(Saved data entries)
☆ ☆ ☆ ☆ ☆ ☆ ☆

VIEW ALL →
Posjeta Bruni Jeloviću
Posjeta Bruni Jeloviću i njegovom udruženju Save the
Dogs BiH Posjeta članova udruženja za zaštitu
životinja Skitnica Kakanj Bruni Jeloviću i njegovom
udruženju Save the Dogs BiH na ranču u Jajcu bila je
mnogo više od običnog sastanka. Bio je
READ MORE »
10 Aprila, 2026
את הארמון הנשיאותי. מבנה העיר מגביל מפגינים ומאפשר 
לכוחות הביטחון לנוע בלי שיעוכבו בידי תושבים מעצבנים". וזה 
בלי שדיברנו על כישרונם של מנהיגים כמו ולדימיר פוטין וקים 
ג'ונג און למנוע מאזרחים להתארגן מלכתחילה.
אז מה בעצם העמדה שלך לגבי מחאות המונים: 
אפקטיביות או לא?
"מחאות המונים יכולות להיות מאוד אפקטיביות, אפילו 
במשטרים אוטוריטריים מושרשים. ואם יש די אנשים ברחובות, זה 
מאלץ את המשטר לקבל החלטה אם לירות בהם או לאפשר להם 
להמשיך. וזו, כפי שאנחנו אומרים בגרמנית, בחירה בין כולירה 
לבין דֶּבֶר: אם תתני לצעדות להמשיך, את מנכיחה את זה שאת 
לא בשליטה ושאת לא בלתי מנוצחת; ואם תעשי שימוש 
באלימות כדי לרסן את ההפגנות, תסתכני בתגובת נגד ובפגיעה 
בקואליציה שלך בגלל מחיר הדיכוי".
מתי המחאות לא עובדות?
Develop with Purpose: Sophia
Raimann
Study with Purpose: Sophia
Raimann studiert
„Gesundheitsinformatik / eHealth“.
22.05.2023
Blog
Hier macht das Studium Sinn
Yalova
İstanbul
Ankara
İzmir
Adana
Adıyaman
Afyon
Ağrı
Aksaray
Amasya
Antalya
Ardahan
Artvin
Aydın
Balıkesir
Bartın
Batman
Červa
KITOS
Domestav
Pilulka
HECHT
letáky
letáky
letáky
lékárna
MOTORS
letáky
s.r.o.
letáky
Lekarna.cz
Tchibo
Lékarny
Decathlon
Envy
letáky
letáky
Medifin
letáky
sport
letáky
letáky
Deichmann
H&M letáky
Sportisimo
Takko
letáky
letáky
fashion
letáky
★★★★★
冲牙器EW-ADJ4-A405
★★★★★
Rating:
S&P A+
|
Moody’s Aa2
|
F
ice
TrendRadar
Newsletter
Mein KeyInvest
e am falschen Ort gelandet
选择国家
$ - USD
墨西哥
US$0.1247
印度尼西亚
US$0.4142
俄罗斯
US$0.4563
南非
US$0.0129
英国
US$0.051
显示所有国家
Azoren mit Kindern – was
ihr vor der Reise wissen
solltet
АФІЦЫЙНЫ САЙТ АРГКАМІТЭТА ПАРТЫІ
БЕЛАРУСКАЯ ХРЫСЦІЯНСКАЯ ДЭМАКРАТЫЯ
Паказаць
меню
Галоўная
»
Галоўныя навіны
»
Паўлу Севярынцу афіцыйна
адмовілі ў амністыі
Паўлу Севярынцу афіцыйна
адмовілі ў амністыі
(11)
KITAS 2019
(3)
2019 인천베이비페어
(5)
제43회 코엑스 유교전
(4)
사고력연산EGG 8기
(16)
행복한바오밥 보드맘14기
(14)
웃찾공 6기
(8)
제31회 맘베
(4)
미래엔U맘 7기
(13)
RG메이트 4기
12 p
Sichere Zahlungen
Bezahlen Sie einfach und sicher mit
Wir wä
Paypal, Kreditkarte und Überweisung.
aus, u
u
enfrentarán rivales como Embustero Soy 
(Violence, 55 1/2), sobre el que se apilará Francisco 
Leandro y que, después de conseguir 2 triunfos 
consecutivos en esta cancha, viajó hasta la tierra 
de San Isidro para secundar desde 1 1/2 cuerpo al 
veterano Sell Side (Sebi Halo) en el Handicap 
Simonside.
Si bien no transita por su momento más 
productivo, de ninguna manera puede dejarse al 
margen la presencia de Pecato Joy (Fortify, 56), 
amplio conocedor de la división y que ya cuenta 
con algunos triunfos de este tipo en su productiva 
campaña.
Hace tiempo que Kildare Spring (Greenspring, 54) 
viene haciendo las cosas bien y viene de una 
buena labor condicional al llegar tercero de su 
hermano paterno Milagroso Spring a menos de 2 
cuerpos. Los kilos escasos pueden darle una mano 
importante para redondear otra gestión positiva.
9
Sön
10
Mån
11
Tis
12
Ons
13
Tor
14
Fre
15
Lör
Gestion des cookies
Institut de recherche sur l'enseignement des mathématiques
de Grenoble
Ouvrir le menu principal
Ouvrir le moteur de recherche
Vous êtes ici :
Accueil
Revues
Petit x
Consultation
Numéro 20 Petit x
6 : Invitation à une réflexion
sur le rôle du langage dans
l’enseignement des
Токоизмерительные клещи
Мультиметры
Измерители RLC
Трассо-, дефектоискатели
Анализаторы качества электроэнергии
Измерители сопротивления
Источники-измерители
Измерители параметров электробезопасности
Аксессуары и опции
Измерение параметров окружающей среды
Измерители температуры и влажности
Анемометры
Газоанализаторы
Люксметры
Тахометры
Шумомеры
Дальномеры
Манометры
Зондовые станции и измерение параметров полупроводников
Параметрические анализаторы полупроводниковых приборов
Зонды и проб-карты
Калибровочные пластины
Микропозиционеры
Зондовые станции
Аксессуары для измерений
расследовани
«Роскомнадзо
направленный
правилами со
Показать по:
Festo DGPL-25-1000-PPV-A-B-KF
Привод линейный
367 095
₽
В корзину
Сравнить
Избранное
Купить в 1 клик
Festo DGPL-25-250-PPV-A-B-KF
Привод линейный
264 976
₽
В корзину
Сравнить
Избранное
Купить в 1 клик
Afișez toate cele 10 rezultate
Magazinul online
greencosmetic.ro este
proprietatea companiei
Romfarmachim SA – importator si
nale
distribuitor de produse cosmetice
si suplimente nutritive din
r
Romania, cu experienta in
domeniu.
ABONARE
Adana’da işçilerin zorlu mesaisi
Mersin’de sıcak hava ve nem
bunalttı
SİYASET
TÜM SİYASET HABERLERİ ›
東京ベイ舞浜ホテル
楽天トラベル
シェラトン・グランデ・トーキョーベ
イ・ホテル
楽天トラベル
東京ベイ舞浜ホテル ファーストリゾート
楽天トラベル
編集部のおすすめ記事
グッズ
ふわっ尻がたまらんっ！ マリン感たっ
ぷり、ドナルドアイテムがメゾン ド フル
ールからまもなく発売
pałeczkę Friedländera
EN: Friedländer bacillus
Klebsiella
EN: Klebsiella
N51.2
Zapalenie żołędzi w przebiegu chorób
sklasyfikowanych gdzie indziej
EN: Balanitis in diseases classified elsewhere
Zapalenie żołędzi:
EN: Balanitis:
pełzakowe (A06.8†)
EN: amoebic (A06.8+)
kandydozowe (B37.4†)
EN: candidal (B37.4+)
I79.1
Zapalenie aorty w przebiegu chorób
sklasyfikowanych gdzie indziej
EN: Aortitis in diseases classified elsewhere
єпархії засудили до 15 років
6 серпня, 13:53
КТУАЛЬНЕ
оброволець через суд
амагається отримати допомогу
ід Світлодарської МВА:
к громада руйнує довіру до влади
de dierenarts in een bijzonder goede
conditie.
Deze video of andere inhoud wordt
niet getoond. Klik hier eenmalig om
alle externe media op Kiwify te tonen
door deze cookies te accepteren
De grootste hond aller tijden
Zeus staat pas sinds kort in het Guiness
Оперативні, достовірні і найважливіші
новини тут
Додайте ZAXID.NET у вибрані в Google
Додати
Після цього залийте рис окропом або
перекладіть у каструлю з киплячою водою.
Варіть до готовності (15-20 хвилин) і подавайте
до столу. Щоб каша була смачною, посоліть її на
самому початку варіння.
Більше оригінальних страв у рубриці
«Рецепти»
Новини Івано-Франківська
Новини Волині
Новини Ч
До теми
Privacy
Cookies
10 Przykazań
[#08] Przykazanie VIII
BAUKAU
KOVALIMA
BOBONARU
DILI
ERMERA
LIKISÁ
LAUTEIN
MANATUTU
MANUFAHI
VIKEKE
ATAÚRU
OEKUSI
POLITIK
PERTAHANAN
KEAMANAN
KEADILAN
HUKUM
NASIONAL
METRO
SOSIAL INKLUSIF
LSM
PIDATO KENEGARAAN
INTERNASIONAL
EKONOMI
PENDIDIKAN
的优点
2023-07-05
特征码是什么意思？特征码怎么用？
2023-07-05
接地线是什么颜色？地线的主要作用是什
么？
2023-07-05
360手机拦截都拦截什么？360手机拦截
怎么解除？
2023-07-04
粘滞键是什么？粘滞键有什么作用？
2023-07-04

☆ ☆ ☆ ☆ ☆ ☆ ☆

Task description — Please transcribe the records exactly from their first line through the line holding "enfrentarán rivales como Embustero Soy", and leave out all others.

Solution —
VIEW ALL →
Posjeta Bruni Jeloviću
Posjeta Bruni Jeloviću i njegovom udruženju Save the
Dogs BiH Posjeta članova udruženja za zaštitu
životinja Skitnica Kakanj Bruni Jeloviću i njegovom
udruženju Save the Dogs BiH na ranču u Jajcu bila je
mnogo više od običnog sastanka. Bio je
READ MORE »
10 Aprila, 2026
את הארמון הנשיאותי. מבנה העיר מגביל מפגינים ומאפשר 
לכוחות הביטחון לנוע בלי שיעוכבו בידי תושבים מעצבנים". וזה 
בלי שדיברנו על כישרונם של מנהיגים כמו ולדימיר פוטין וקים 
ג'ונג און למנוע מאזרחים להתארגן מלכתחילה.
אז מה בעצם העמדה שלך לגבי מחאות המונים: 
אפקטיביות או לא?
"מחאות המונים יכולות להיות מאוד אפקטיביות, אפילו 
במשטרים אוטוריטריים מושרשים. ואם יש די אנשים ברחובות, זה 
מאלץ את המשטר לקבל החלטה אם לירות בהם או לאפשר להם 
להמשיך. וזו, כפי שאנחנו אומרים בגרמנית, בחירה בין כולירה 
לבין דֶּבֶר: אם תתני לצעדות להמשיך, את מנכיחה את זה שאת 
לא בשליטה ושאת לא בלתי מנוצחת; ואם תעשי שימוש 
באלימות כדי לרסן את ההפגנות, תסתכני בתגובת נגד ובפגיעה 
בקואליציה שלך בגלל מחיר הדיכוי".
מתי המחאות לא עובדות?
Develop with Purpose: Sophia
Raimann
Study with Purpose: Sophia
Raimann studiert
„Gesundheitsinformatik / eHealth“.
22.05.2023
Blog
Hier macht das Studium Sinn
Yalova
İstanbul
Ankara
İzmir
Adana
Adıyaman
Afyon
Ağrı
Aksaray
Amasya
Antalya
Ardahan
Artvin
Aydın
Balıkesir
Bartın
Batman
Červa
KITOS
Domestav
Pilulka
HECHT
letáky
letáky
letáky
lékárna
MOTORS
letáky
s.r.o.
letáky
Lekarna.cz
Tchibo
Lékarny
Decathlon
Envy
letáky
letáky
Medifin
letáky
sport
letáky
letáky
Deichmann
H&M letáky
Sportisimo
Takko
letáky
letáky
fashion
letáky
★★★★★
冲牙器EW-ADJ4-A405
★★★★★
Rating:
S&P A+
|
Moody’s Aa2
|
F
ice
TrendRadar
Newsletter
Mein KeyInvest
e am falschen Ort gelandet
选择国家
$ - USD
墨西哥
US$0.1247
印度尼西亚
US$0.4142
俄罗斯
US$0.4563
南非
US$0.0129
英国
US$0.051
显示所有国家
Azoren mit Kindern – was
ihr vor der Reise wissen
solltet
АФІЦЫЙНЫ САЙТ АРГКАМІТЭТА ПАРТЫІ
БЕЛАРУСКАЯ ХРЫСЦІЯНСКАЯ ДЭМАКРАТЫЯ
Паказаць
меню
Галоўная
»
Галоўныя навіны
»
Паўлу Севярынцу афіцыйна
адмовілі ў амністыі
Паўлу Севярынцу афіцыйна
адмовілі ў амністыі
(11)
KITAS 2019
(3)
2019 인천베이비페어
(5)
제43회 코엑스 유교전
(4)
사고력연산EGG 8기
(16)
행복한바오밥 보드맘14기
(14)
웃찾공 6기
(8)
제31회 맘베
(4)
미래엔U맘 7기
(13)
RG메이트 4기
12 p
Sichere Zahlungen
Bezahlen Sie einfach und sicher mit
Wir wä
Paypal, Kreditkarte und Überweisung.
aus, u
u
enfrentarán rivales como Embustero Soy 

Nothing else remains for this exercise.